Europäische Kommission mobilisiert große Finanzierung in globalen Krisen
Die Europäische Kommission hat ein anfängliches humanitäres Hilfsbudget von 1,9 Milliarden Euro für 2026 angekündigt und bestätigt damit die Position der Europäischen Union als weltweit größter humanitärer Geber. Die Ankündigung kommt zu einem Zeitpunkt, an dem der globale humanitäre Bedarf ein beispielloses Niveau erreicht hat, mit schätzungsweise 239 Millionen Menschen weltweit, die Hilfe benötigen.
Strategische Verteilung über Regionen
Kommissarin Hadja Lahbib, zuständig für Bereitschaft, Krisenmanagement und Gleichstellung, stellte den umfassenden Finanzierungsplan während des Weltwirtschaftsforums in Davos vor. Das Budget umfasst spezifische Zuweisungen für kritische Regionen: 557 Millionen Euro für West- und Zentralafrika, die Sahelzone und das Tschadseebecken; 448 Millionen Euro für den Nahen Osten, mit besonderem Fokus auf Gaza; 145 Millionen Euro für die Ukraine plus zusätzliche 8 Millionen Euro für Moldau; 126 Millionen Euro für Afghanistan, Pakistan und den Iran; 95 Millionen Euro für Mittel- und Südamerika; 73 Millionen Euro für Südostasien und den Pazifik; und 14,6 Millionen Euro für Nordafrika.

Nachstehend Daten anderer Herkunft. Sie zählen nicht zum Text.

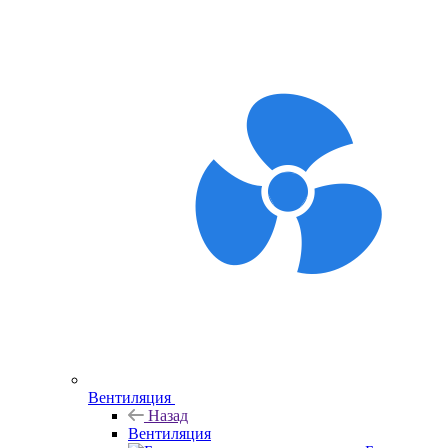
Вентиляция
Назад
Вентиляция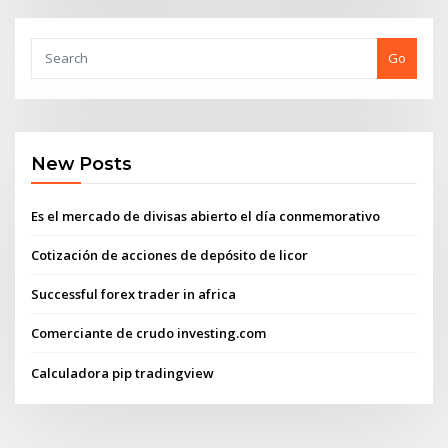
Go
New Posts
Es el mercado de divisas abierto el día conmemorativo
Cotización de acciones de depósito de licor
Successful forex trader in africa
Comerciante de crudo investing.com
Calculadora pip tradingview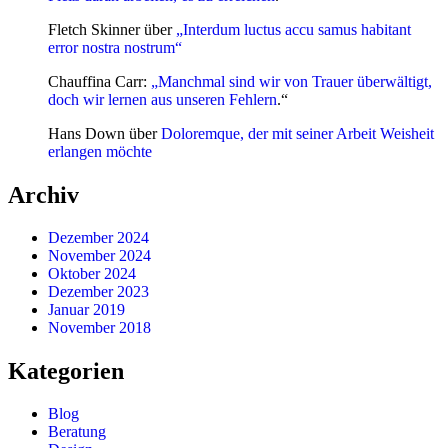
Fletch Skinner
über
„Interdum luctus accu samus habitant
error nostra nostrum“
Chauffina Carr
:
„Manchmal sind wir von Trauer überwältigt,
doch wir lernen aus unseren Fehlern
.“
Hans Down
über
Doloremque, der mit seiner Arbeit Weisheit
erlangen möchte
Archiv
Dezember 2024
November 2024
Oktober 2024
Dezember 2023
Januar 2019
November 2018
Kategorien
Blog
Beratung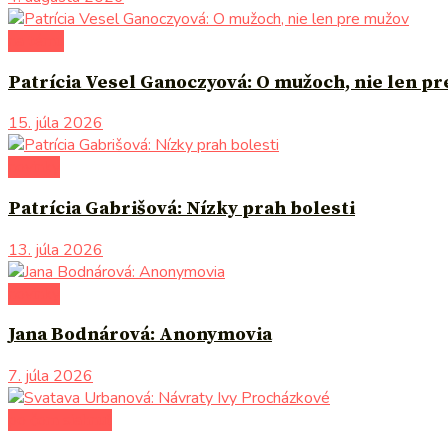
na tému
Patrícia Vesel Ganoczyová: O mužoch, nie len p
15. júla 2026
novinky
Patrícia Gabrišová: Nízky prah bolesti
13. júla 2026
novinky
Jana Bodnárová: Anonymovia
7. júla 2026
po čom siahnuť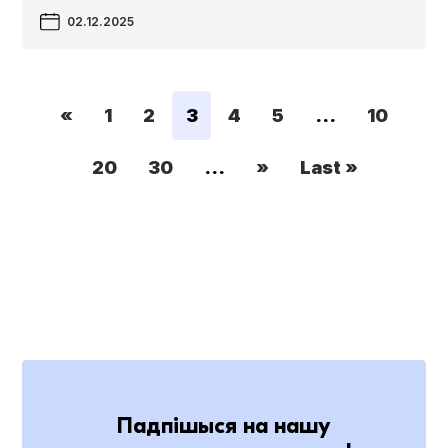
02.12.2025
«
1
2
3
4
5
...
10
20
30
...
»
Last »
Падпішыся на нашу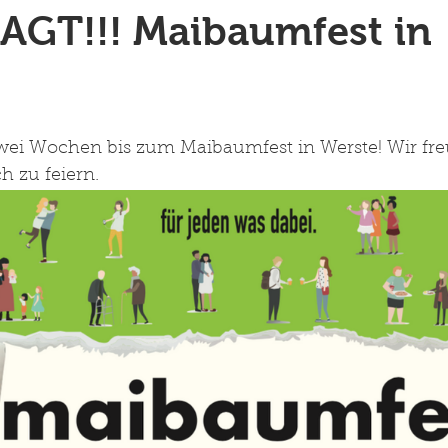
AGT!!! Maibaumfest in
wei Wochen bis zum Maibaumfest in Werste! Wir fre
 zu feiern. 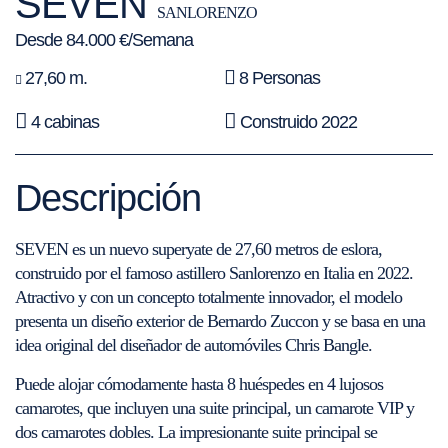
SEVEN
SANLORENZO
Desde 84.000 €/Semana
27,60 m.
8 Personas
4 cabinas
Construido 2022
Descripción
SEVEN es un nuevo superyate de 27,60 metros de eslora,
construido por el famoso astillero Sanlorenzo en Italia en 2022.
Atractivo y con un concepto totalmente innovador, el modelo
presenta un diseño exterior de Bernardo Zuccon y se basa en una
idea original del diseñador de automóviles Chris Bangle.
Puede alojar cómodamente hasta 8 huéspedes en 4 lujosos
camarotes, que incluyen una suite principal, un camarote VIP y
dos camarotes dobles. La impresionante suite principal se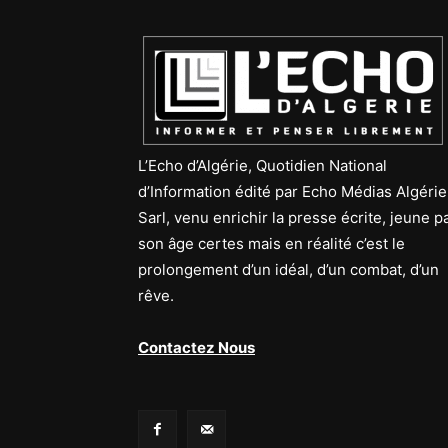
L’Echo d’Algérie, Quotidien National
d’Information édité par Echo Médias Algérie
Sarl, venu enrichir la presse écrite, jeune p
son âge certes mais en réalité c’est le
prolongement d’un idéal, d’un combat, d’un
rêve.
Contactez Nous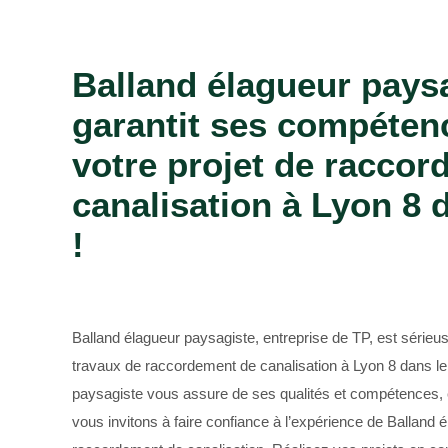
Bûcheron 69
Balland élagueur pays
garantit ses compéten
votre projet de racco
canalisation à Lyon 8 
!
Balland élagueur paysagiste, entreprise de TP, est sérieu
travaux de raccordement de canalisation à Lyon 8 dans le
paysagiste vous assure de ses qualités et compétences, e
vous invitons à faire confiance à l’expérience de Balland 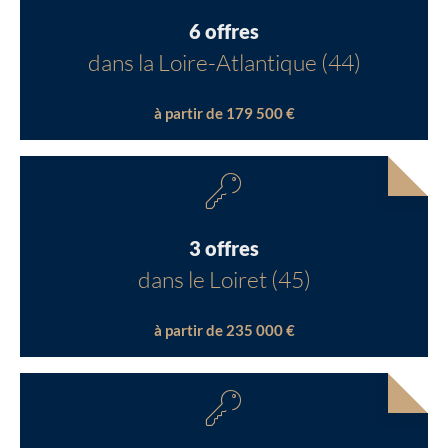
6 offres
dans la Loire-Atlantique (44)
à partir de 179 500 €
3 offres
dans le Loiret (45)
à partir de 235 000 €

Weitere 415 Millionen Euro sind für plötzliche Notfälle reserviert, was Flexibilität bietet, um auf unerwartete Krisen weltweit zu reagieren. „Diese Finanzierung repräsentiert unser unerschütterliches Engagement, Leben zu retten und Leid zu lindern, wo immer es auftritt,“ erklärte Kommissarin Lahbib während ihrer Präsentation in Davos.

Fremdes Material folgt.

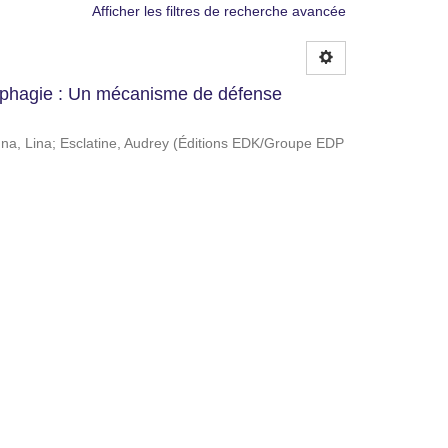
Afficher les filtres de recherche avancée
tophagie : Un mécanisme de défense
na, Lina
;
Esclatine, Audrey
(
Éditions EDK/Groupe EDP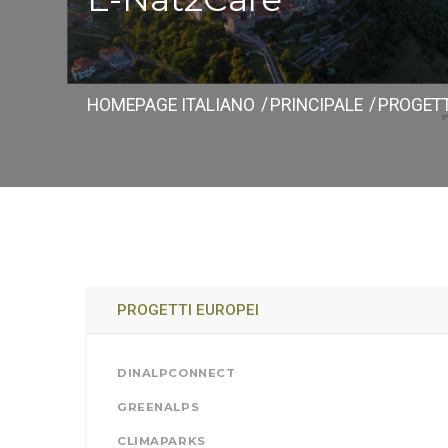
HOMEPAGE ITALIANO
PRINCIPALE
PROGETT
PROGETTI EUROPEI
DINALPCONNECT
GREENALPS
CLIMAPARKS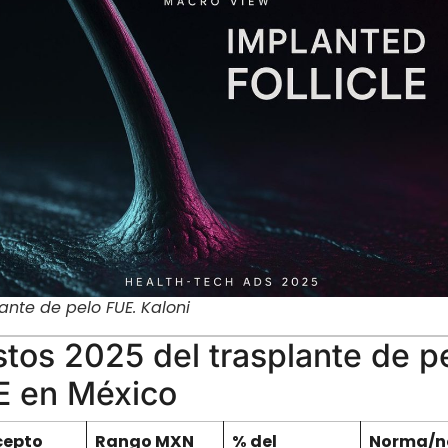
ante de pelo FUE. Kaloni
tos 2025 del trasplante de p
E en México
cepto
Rango MXN
% del
Norma/n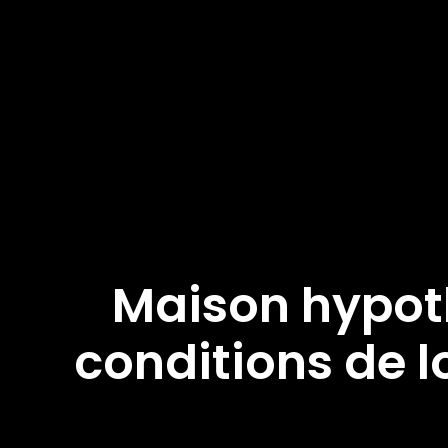
Maison hypoth
conditions de l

Bewältigung wachsender humanitärer Bedürfnisse
Die Ankündigung kommt zu einem kritischen Zeitpunkt, an dem der humanitäre Bedarf steigt, während die Beiträge anderer großer Geber zurückgehen. Die Generaldirektion Europäischer Katastrophenschutz und humanitäre Hilfe (DG ECHO) der EU wird die Verteilung über etwa 200 Partnerorganisationen koordinieren, darunter NGOs, UN-Agenturen und die Internationale Rotkreuz- und Rothalbmond-Bewegung.
Seit ihrer Gründung im Jahr 1992 hat sich die humanitäre Hilfeabteilung der Europäischen Kommission zu einem weltweit führenden Akteur in der Krisenhilfe entwickelt. Der aktuelle Mehrjährige Finanzrahmen (2021-2027) weist 9,76 Milliarden Euro für humanitäre Operationen zu, wobei diese 1,9 Milliarden Euro die geplante Zuweisung für 2026 darstellen.

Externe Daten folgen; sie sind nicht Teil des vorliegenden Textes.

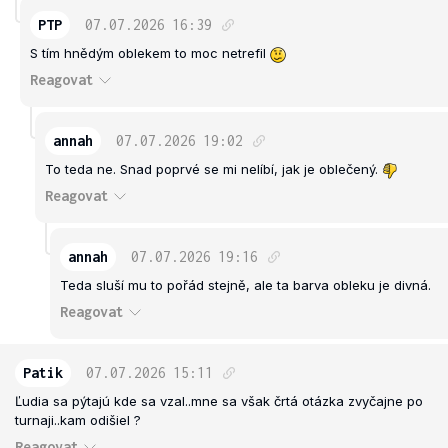
PTP
07.07.2026
16:39
S tím hnědým oblekem to moc netrefil
Reagovat
annah
07.07.2026
19:02
To teda ne. Snad poprvé se mi nelíbí, jak je oblečený.
Reagovat
annah
07.07.2026
19:16
Teda sluší mu to pořád stejně, ale ta barva obleku je divná.
Reagovat
Patik
07.07.2026
15:11
Ľudia sa pýtajú kde sa vzal..mne sa však črtá otázka zvyčajne po
turnaji..kam odišiel ?
Reagovat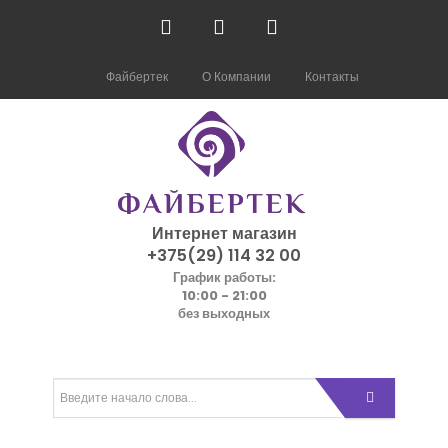
Файбертек
О Компании
Контакты
Интернет магазин
+375(29) 114 32 00
График работы:
10:00 - 21:00
без выходных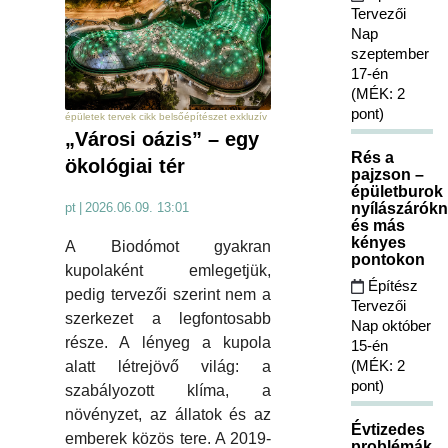
Tervezői
Nap
szeptember
17-én
(MÉK: 2
pont)
épületek tervek cikk belsőépítészet exkluzív
„Városi oázis” – egy
Rés a
ökológiai tér
pajzson –
épületburok
nyílászárókn
pt
|
2026.06.09. 13:01
és más
kényes
A Biodómot gyakran
pontokon
kupolaként emlegetjük,
Építész
pedig tervezői szerint nem a
Tervezői
szerkezet a legfontosabb
Nap október
része. A lényeg a kupola
15-én
(MÉK: 2
alatt létrejövő világ: a
pont)
szabályozott klíma, a
növényzet, az állatok és az
Évtizedes
emberek közös tere. A 2019-
problémák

Fokus auf Innovation und Einbindung des Privatsektors
Ein wichtiger Aspekt der Agenda von Kommissarin Lahbib in Davos betrifft die Mobilisierung von Finanzmitteln des Privatsektors, um öffentliche Mittel zu ergänzen. „Wir brauchen innovative Finanzierungsmodelle und eine stärkere Einbindung des Privatsektors, um die wachsende Lücke zwischen humanitären Bedürfnissen und verfügbaren Ressourcen zu schließen,“ betonte sie.
Die Finanzierung wird lebensrettende Interventionen priorisieren, darunter Notfallnahrungsmittelhilfe, Unterkünfte, grundlegende Gesundheitsversorgung, Schutz gefährdeter Bevölkerungsgruppen und Bildungsunterstützung für Kinder, die von Konflikten betroffen sind. Besondere Aufmerksamkeit wird Regionen gewidmet, die mit schwerer Ernährungsunsicherheit und Vertreibungskrisen konfrontiert sind.
Die Europäische Kommission unterhält eine starke Präsenz vor Ort mit etwa 450 Mitarbeitern in mehr als 500 Feldbüros in 40 Ländern, was eine effektive Überwachung und Koordinierung humanitärer Operationen gewährleistet. Dieses Netzwerk ermöglicht eine Echtzeit-Bedarfserfassung und schnelle Reaktionsmöglichkeiten.
Während sich die globalen Herausforderungen weiterentwickeln, bleibt das Engagement der EU für prinzipientreue humanitäre Aktion standhaft, geleitet von den grundlegenden Prinzipien der Menschlichkeit, Neutralität, Unparteilichkeit und Unabhängigkeit in all ihren Operationen.